> [Task prompt]: In your reply, repeat every entry exactly and skip over each picture.

> [Information supplied]:
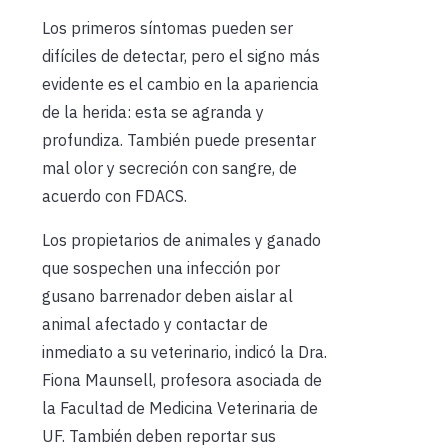
Los primeros síntomas pueden ser
difíciles de detectar, pero el signo más
evidente es el cambio en la apariencia
de la herida: esta se agranda y
profundiza. También puede presentar
mal olor y secreción con sangre, de
acuerdo con FDACS.
Los propietarios de animales y ganado
que sospechen una infección por
gusano barrenador deben aislar al
animal afectado y contactar de
inmediato a su veterinario, indicó la Dra.
Fiona Maunsell, profesora asociada de
la Facultad de Medicina Veterinaria de
UF. También deben reportar sus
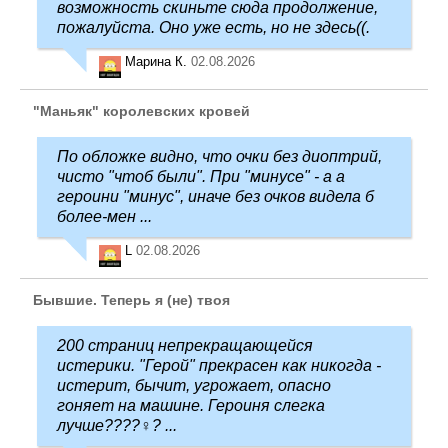
возможность скиньте сюда продолжение,
пожалуйста. Оно уже есть, но не здесь((.
Марина К.
02.08.2026
"Маньяк" королевских кровей
По обложке видно, что очки без диоптрий,
чисто "чтоб были". При "минусе" - а а
героини "минус", иначе без очков видела б
более-мен ...
L
02.08.2026
Бывшие. Теперь я (не) твоя
200 страниц непрекращающейся
истерики. "Герой" прекрасен как никогда -
истерит, бычит, угрожает, опасно
гоняет на машине. Героиня слегка
лучше????‍♀️? ...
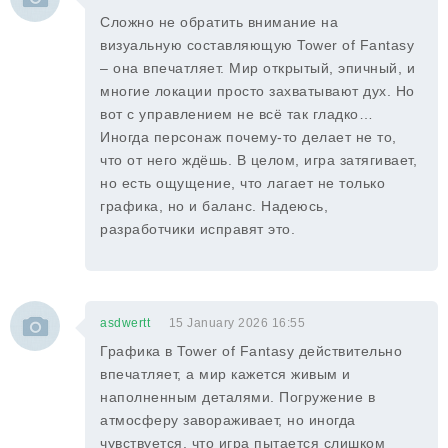
Сложно не обратить внимание на
визуальную составляющую Tower of Fantasy
– она впечатляет. Мир открытый, эпичный, и
многие локации просто захватывают дух. Но
вот с управлением не всё так гладко…
Иногда персонаж почему-то делает не то,
что от него ждёшь. В целом, игра затягивает,
но есть ощущение, что лагает не только
графика, но и баланс. Надеюсь,
разработчики исправят это.
asdwertt
15 January 2026 16:55
Графика в Tower of Fantasy действительно
впечатляет, а мир кажется живым и
наполненным деталями. Погружение в
атмосферу завораживает, но иногда
чувствуется, что игра пытается слишком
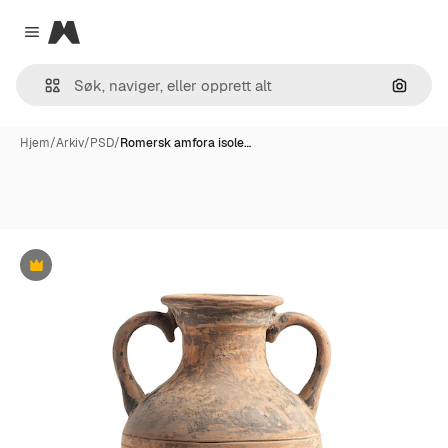
Magnific
Close menu
Søk ett
Hjem
/
Arkiv
/
PSD
/
Romersk amfora isole…
Premium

> [Output]:
Los primeros síntomas pueden ser
difíciles de detectar, pero el signo más
evidente es el cambio en la apariencia
de la herida: esta se agranda y
profundiza. También puede presentar
mal olor y secreción con sangre, de
acuerdo con FDACS.
Los propietarios de animales y ganado
que sospechen una infección por
gusano barrenador deben aislar al
animal afectado y contactar de
inmediato a su veterinario, indicó la Dra.
Fiona Maunsell, profesora asociada de
la Facultad de Medicina Veterinaria de
UF. También deben reportar sus
возможность скиньте сюда продолжение,
пожалуйста. Оно уже есть, но не здесь((.
Марина К.
02.08.2026
"Маньяк" королевских кровей
По обложке видно, что очки без диоптрий,
чисто "чтоб были". При "минусе" - а а
героини "минус", иначе без очков видела б
более-мен ...
L
02.08.2026
Бывшие. Теперь я (не) твоя
200 страниц непрекращающейся
истерики. "Герой" прекрасен как никогда -
истерит, бычит, угрожает, опасно
гоняет на машине. Героиня слегка
лучше????‍♀️? ...
Сложно не обратить внимание на
визуальную составляющую Tower of Fantasy
– она впечатляет. Мир открытый, эпичный, и
многие локации просто захватывают дух. Но
вот с управлением не всё так гладко…
Иногда персонаж почему-то делает не то,
что от него ждёшь. В целом, игра затягивает,
но есть ощущение, что лагает не только
графика, но и баланс. Надеюсь,
разработчики исправят это.
asdwertt
15 January 2026 16:55
Графика в Tower of Fantasy действительно
впечатляет, а мир кажется живым и
наполненным деталями. Погружение в
атмосферу завораживает, но иногда
чувствуется, что игра пытается слишком
Magnific
Close menu
Søk ett
Hjem
/
Arkiv
/
PSD
/
Romersk amfora isole…
Premium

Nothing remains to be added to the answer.